Como o costumeiro entorpecer das segundas-feiras fétidas, aromáticas…
Deslizo o cálice, sobre seus braços, minguados e latejantes incessantes de sensações oníricas, sensações essas que não se reproduzem mais, não proliferam em teu ser, morreram ao entardecer.

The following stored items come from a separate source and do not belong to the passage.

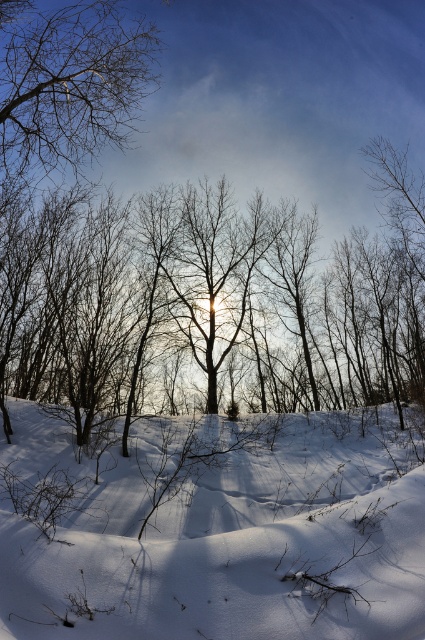 Is brown bark tree at center further to camera compared to brown textured branches at upper left?

That is True.

Which is in front, point (107, 216) or point (8, 141)?

Point (8, 141) is more forward.

Where is `brown bark tree at center`? The width and height of the screenshot is (425, 640). brown bark tree at center is located at coordinates (209, 301).

I want to click on brown bark tree at center, so click(209, 301).

In order to click on white fluffy snow at center in this screenshot , I will do `click(215, 531)`.

At what (x,y) coordinates should I click in order to perform the action: click on white fluffy snow at center. Please return your answer as a coordinate pair (x, y). Image resolution: width=425 pixels, height=640 pixels. Looking at the image, I should click on (215, 531).

Who is shorter, white fluffy snow at center or brown textured branches at upper left?

white fluffy snow at center

Can you confirm if white fluffy snow at center is positioned to the left of brown textured branches at upper left?

Incorrect, white fluffy snow at center is not on the left side of brown textured branches at upper left.

Is point (308, 472) in front of point (27, 58)?

No, it is not.

Find the location of `white fluffy snow at center`. white fluffy snow at center is located at coordinates (215, 531). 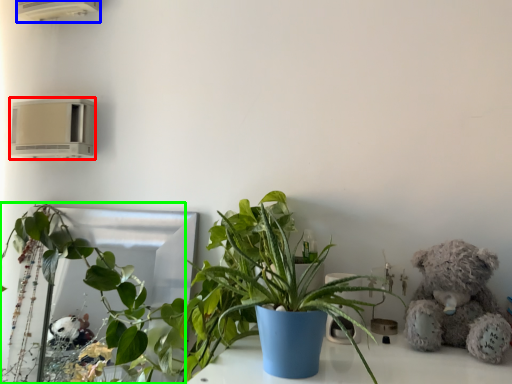 Question: Which object is the closest to the air conditioning (highlighted by a red box)? Choose among these: air conditioning (highlighted by a blue box) or houseplant (highlighted by a green box).

Choices:
 (A) air conditioning
 (B) houseplant

Answer: (B) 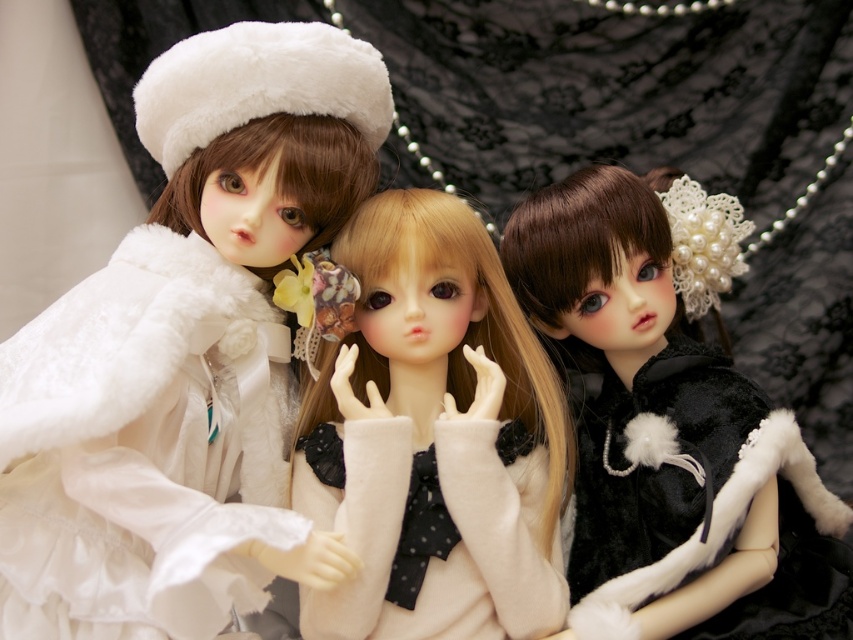 You are a photographer setting up a photo shoot with these dolls. You want to ensure that the velvet black coat at center and the matte white sweater at center are positioned so that there is enough space between them for a small decorative item. The item requires at least 6 inches of space to fit. Based on the current arrangement, will the space between them accommodate the item?

The distance between the velvet black coat at center and the matte white sweater at center is 6.53 inches, which is more than the required 6 inches. Therefore, the space is sufficient to place the small decorative item between them.

You are a photographer setting up a shoot with three dolls against a dark backdrop. The dolls are positioned with one on the left, one in the center, and one on the right. You need to place a small prop exactly at the point marked by coordinates (433, 438). According to the scene description, which doll is closest to this point?

The point marked by coordinates (433, 438) indicates the location of the matte white sweater at center, so the central doll is closest to this point.

You are a fashion designer observing the dolls in the image. You need to decide which piece of clothing to recommend for a client who prefers wider garments. Which one between the velvet black coat at center and the matte white sweater at center should you suggest?

The velvet black coat at center is wider than the matte white sweater at center, so it would be the better recommendation for someone preferring wider garments. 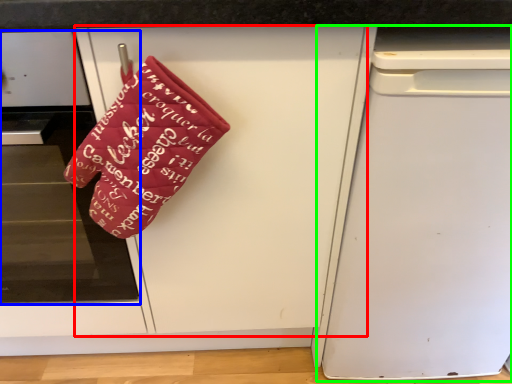 Question: Estimate the real-world distances between objects in this image. Which object is closer to door (highlighted by a red box), home appliance (highlighted by a blue box) or dish washer (highlighted by a green box)?

Choices:
 (A) home appliance
 (B) dish washer

Answer: (B) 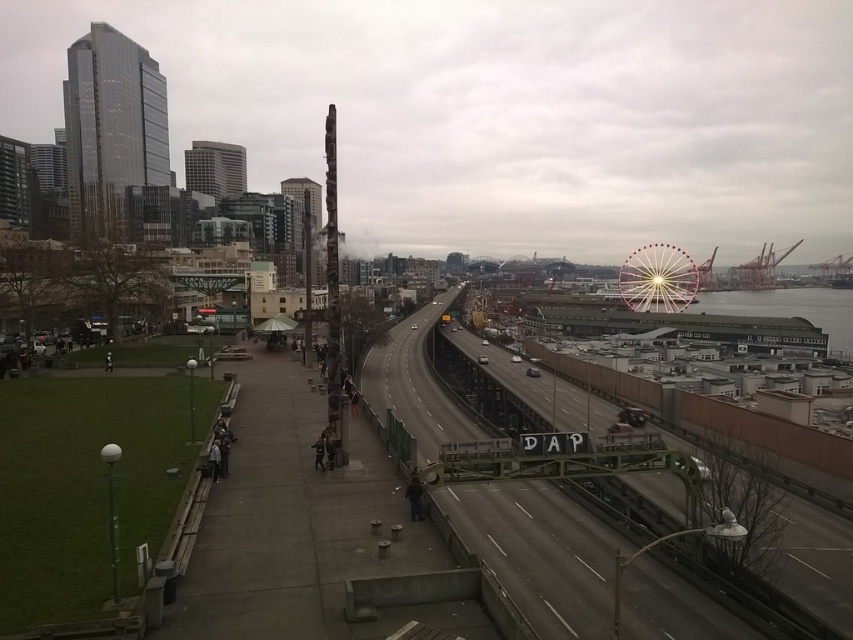 Can you confirm if metallic gray train track at center is positioned to the right of pink metallic ferris wheel at upper right?

In fact, metallic gray train track at center is to the left of pink metallic ferris wheel at upper right.

Does metallic gray train track at center have a smaller size compared to pink metallic ferris wheel at upper right?

Incorrect, metallic gray train track at center is not smaller in size than pink metallic ferris wheel at upper right.

Which is behind, point (566, 504) or point (682, 291)?

Positioned behind is point (682, 291).

Find the location of a particular element. This screenshot has height=640, width=853. metallic gray train track at center is located at coordinates (538, 554). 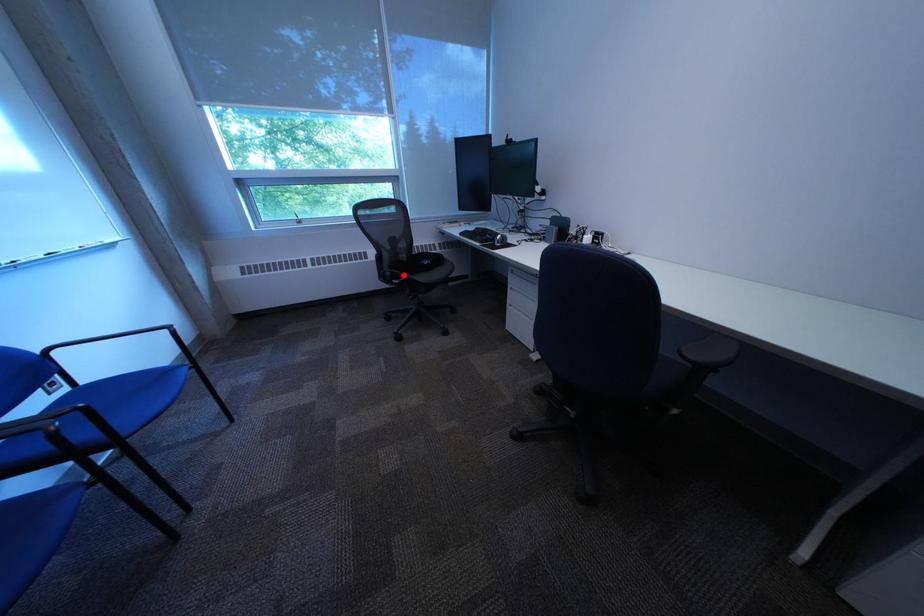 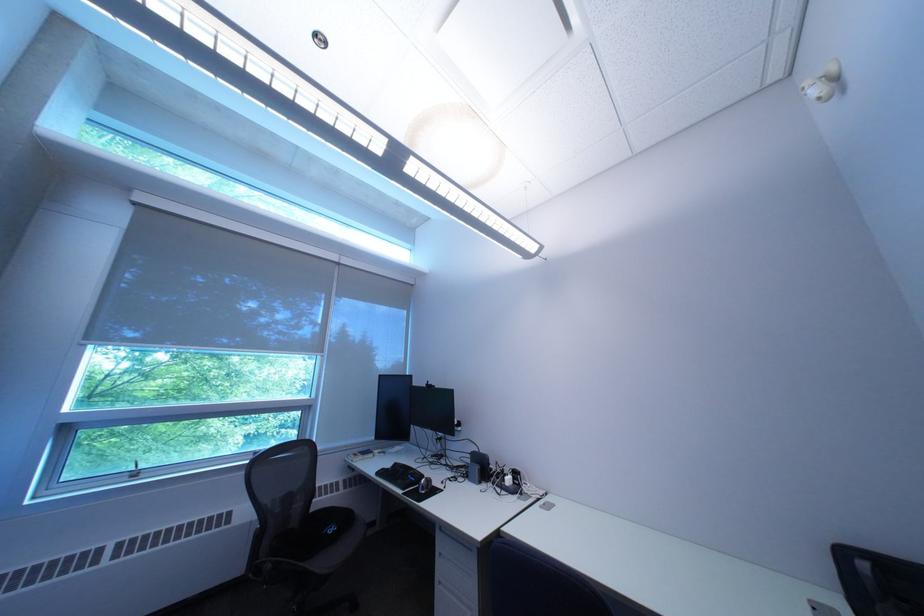 In the second image, find the point that corresponds to the highlighted location in the first image.

(285, 568) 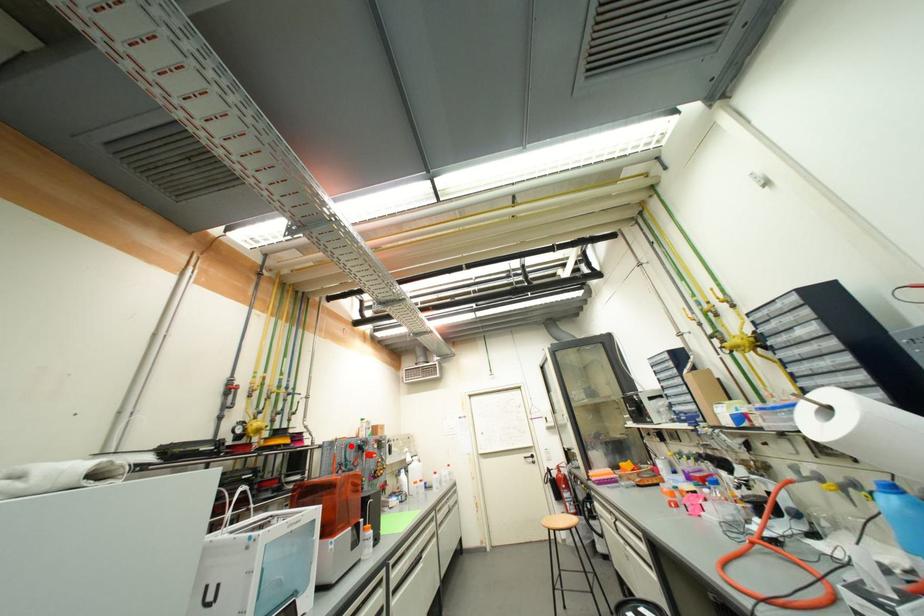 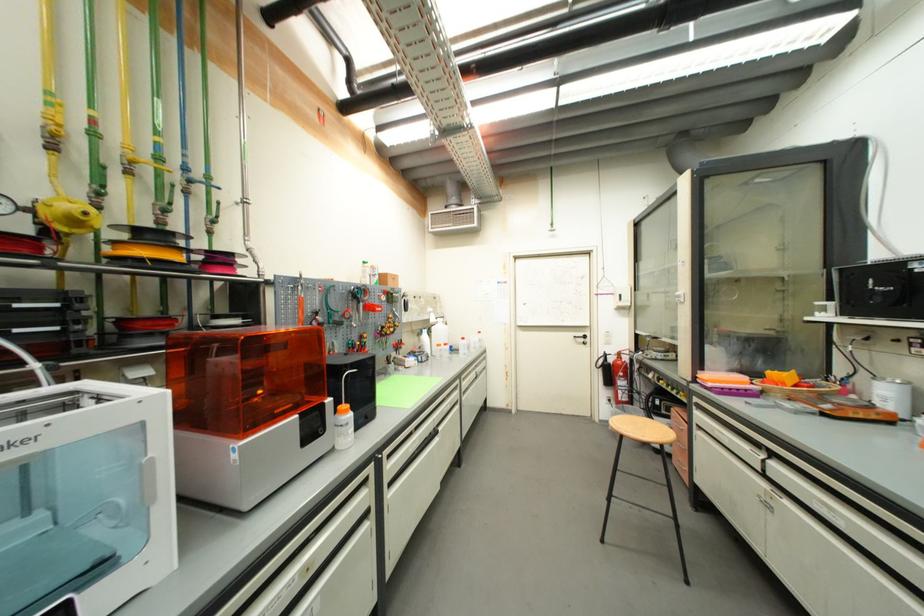 Find the pixel in the second image that matches the highlighted location in the first image.

(334, 289) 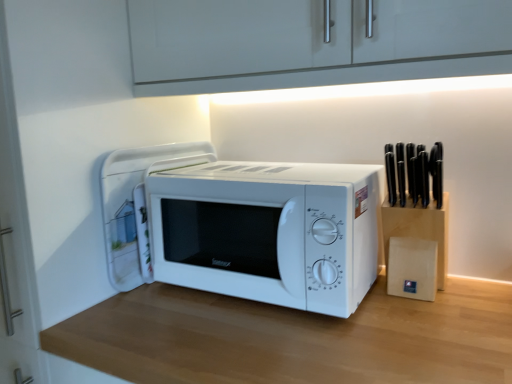 Image resolution: width=512 pixels, height=384 pixels. Identify the location of free space in front of white glossy microwave at center. (153, 305). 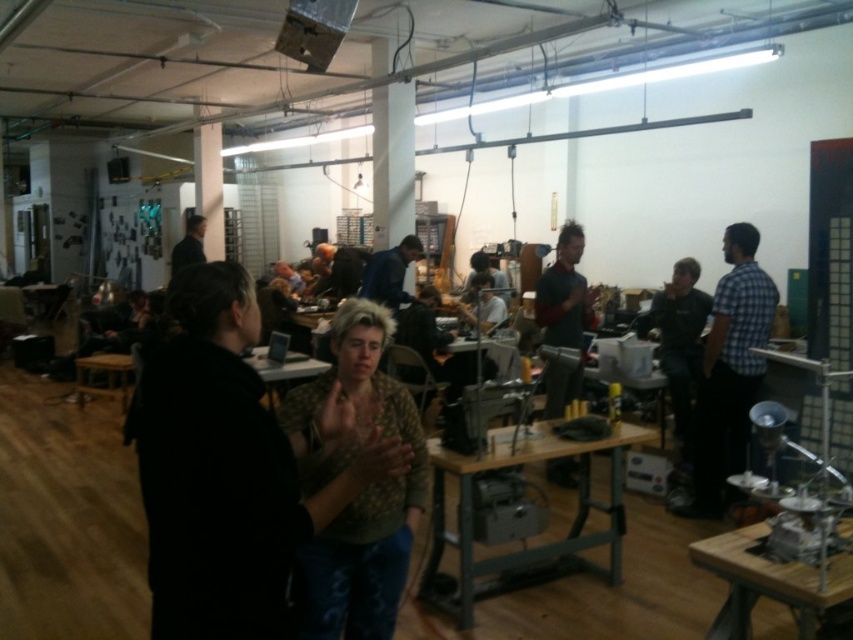 Describe the element at coordinates (767, 580) in the screenshot. I see `wooden at center` at that location.

Does wooden at center have a smaller size compared to dark blue shirt at center?

Correct, wooden at center occupies less space than dark blue shirt at center.

Which is behind, point (756, 522) or point (573, 224)?

The point (573, 224) is more distant.

Locate an element on the screen. The height and width of the screenshot is (640, 853). wooden at center is located at coordinates (767, 580).

Is point (460, 312) farther from camera compared to point (474, 272)?

No, (460, 312) is in front of (474, 272).

Does point (468, 284) come in front of point (473, 256)?

Yes, point (468, 284) is closer to viewer.

In order to click on matte black shirt at center in this screenshot , I will do `click(480, 304)`.

Between green textured shirt at center and camouflage-patterned shirt at center, which one appears on the left side from the viewer's perspective?

From the viewer's perspective, green textured shirt at center appears more on the left side.

Is point (329, 426) positioned behind point (364, 419)?

No, it is in front of (364, 419).

I want to click on green textured shirt at center, so click(225, 468). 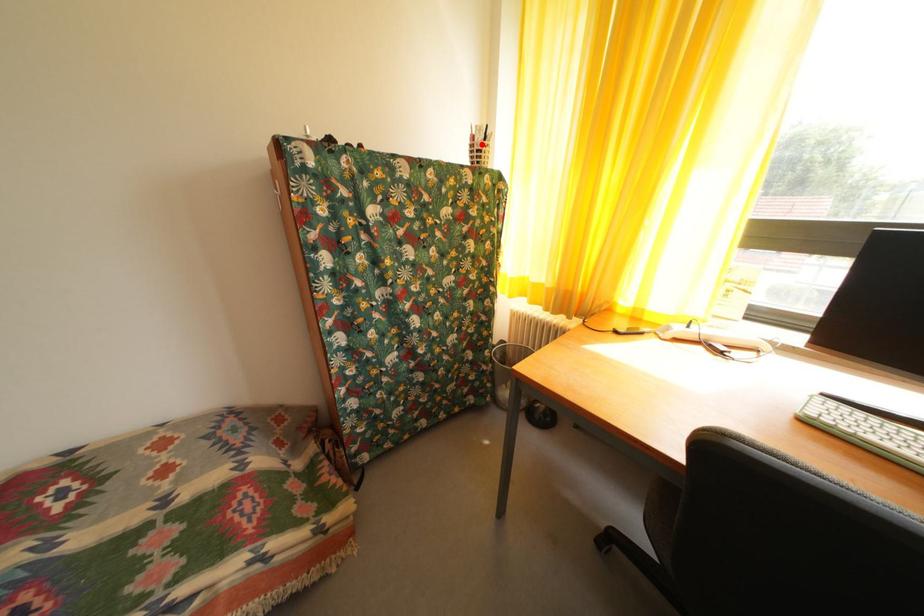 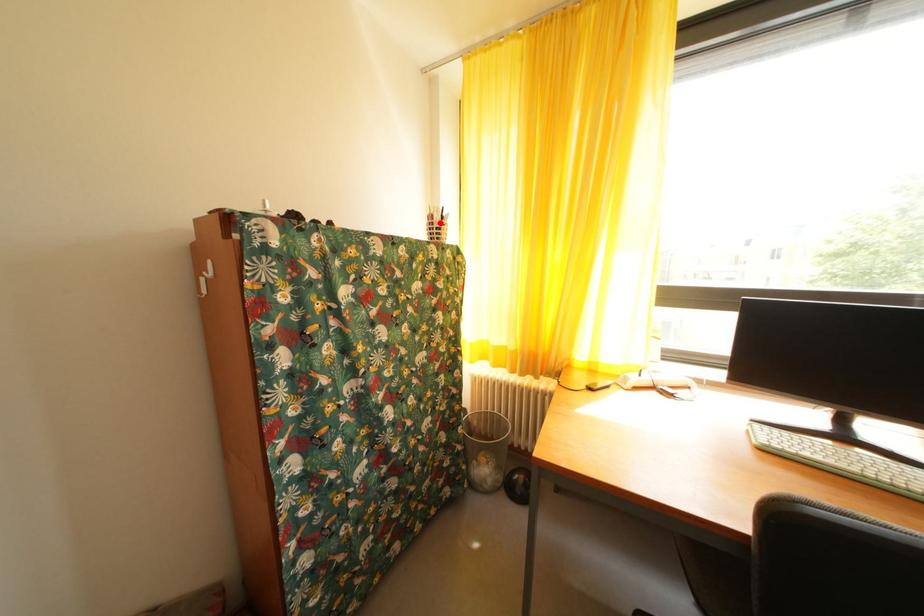 I am providing you with two images of the same scene from different viewpoints. A red point is marked on the first image and another point is marked on the second image. Does the point marked in image1 correspond to the same location as the one in image2?

Yes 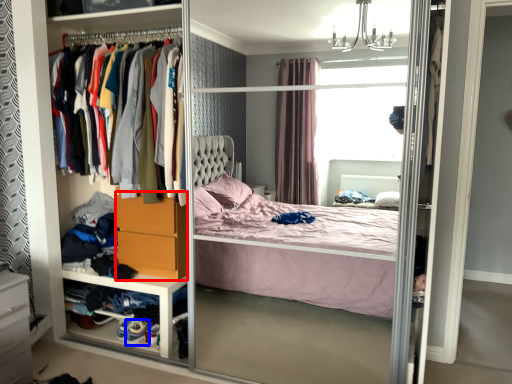 Question: Which object is closer to the camera taking this photo, dresser (highlighted by a red box) or shoe (highlighted by a blue box)?

Choices:
 (A) dresser
 (B) shoe

Answer: (A) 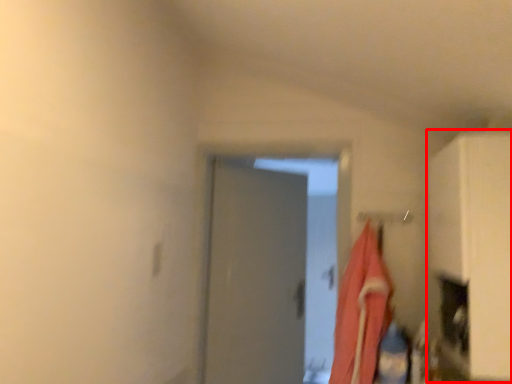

A alma ensebada, o tempo que passa, as pessoas que mudam, todo esse retrocesso louco que é o amadurecimento e viver, pois, necessitamos andar sobre nossas próprias pernas e seguir em frente por mais doloroso que possa ser….
E assim a sensação de dentes caindo o equilibro em desequilíbrio dos chacras é uma constante corriqueira, nesse plano terrestre e carnal.
O tempo muda, faz parte do processo que as vezes a melhor escolha é se afastar, deixa-lo fluir.
Como meu sangue que começa a escorrer, junto desse poema que começo a tecer, cada molécula, osso, músculo, membro, órgão do meu corpo nesse exato momento está sofrendo em dores…Porque “A hora da partida chegou, e seguimos nossos caminhos: eu para morrer, e você para viver. O que é melhor só Deus sabe”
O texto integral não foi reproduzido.